#### Directions for this task
Only the lines from the opening of the material through the line bearing "Angelgeräte Bode ist" should be reproduced, exactly and without pictures.

#### Records shown
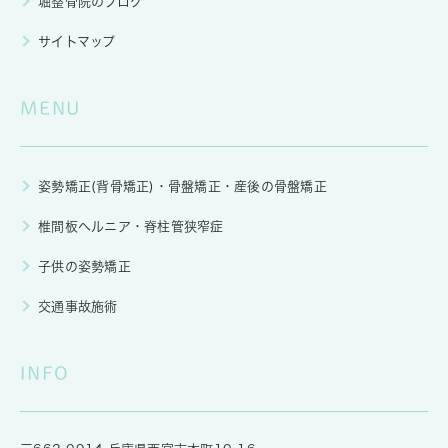
堀整骨院のブログ
サイトマップ
MENU
姿勢矯正(背骨矯正)・骨盤矯正・産後の骨盤矯正
椎間板ヘルニア・脊柱管狭窄症
子供の姿勢矯正
交通事故施術
INFO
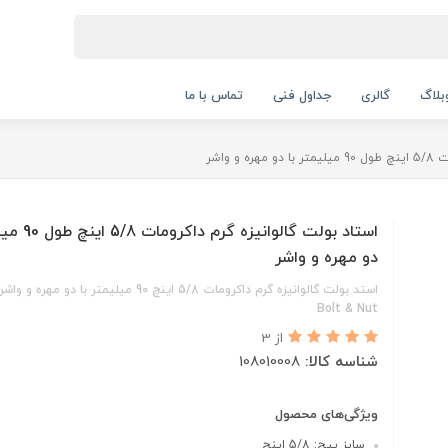
بلاگ
گالری
جداول فنی
تماس با ما
 واشر
استاد بولت گالوانیز
دو مهره و واشر
Bolt & Nut
از 3
شناسه کالا:
108010008
ویژگی‌های محصول
سایز پیچ: 5/8 اینچ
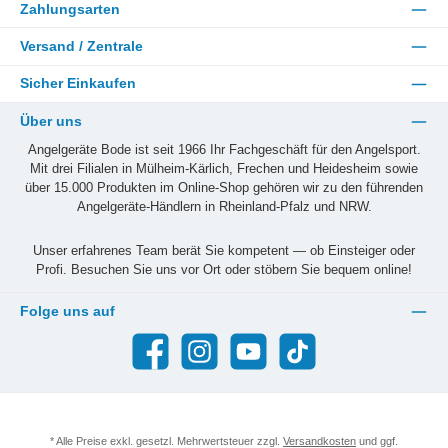
Zahlungsarten
Versand / Zentrale
Sicher Einkaufen
Über uns
Angelgeräte Bode ist seit 1966 Ihr Fachgeschäft für den Angelsport.
Mit drei Filialen in Mülheim-Kärlich, Frechen und Heidesheim sowie
über 15.000 Produkten im Online-Shop gehören wir zu den führenden
Angelgeräte-Händlern in Rheinland-Pfalz und NRW.
Unser erfahrenes Team berät Sie kompetent — ob Einsteiger oder
Profi. Besuchen Sie uns vor Ort oder stöbern Sie bequem online!
Folge uns auf
Facebook
Instagram
YouTube
TikTok
* Alle Preise exkl. gesetzl. Mehrwertsteuer zzgl.
Versandkosten
und ggf.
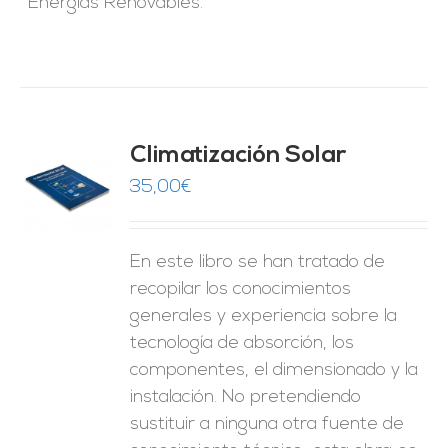
Energías Renovables.
Climatización Solar
35,00
€
O
ES
En este libro se han tratado de
recopilar los conocimientos
generales y experiencia sobre la
tecnología de absorción, los
componentes, el dimensionado y la
instalación. No pretendiendo
sustituir a ninguna otra fuente de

#### Response below
堀整骨院のブログ
サイトマップ
MENU
姿勢矯正(背骨矯正)・骨盤矯正・産後の骨盤矯正
椎間板ヘルニア・脊柱管狭窄症
子供の姿勢矯正
交通事故施術
INFO
بلاگ
گالری
جداول فنی
تماس با ما
 واشر
استاد بولت گالوانیز
دو مهره و واشر
Bolt & Nut
از 3
شناسه کالا:
108010008
ویژگی‌های محصول
سایز پیچ: 5/8 اینچ
Zahlungsarten
Versand / Zentrale
Sicher Einkaufen
Über uns
Angelgeräte Bode ist seit 1966 Ihr Fachgeschäft für den Angelsport.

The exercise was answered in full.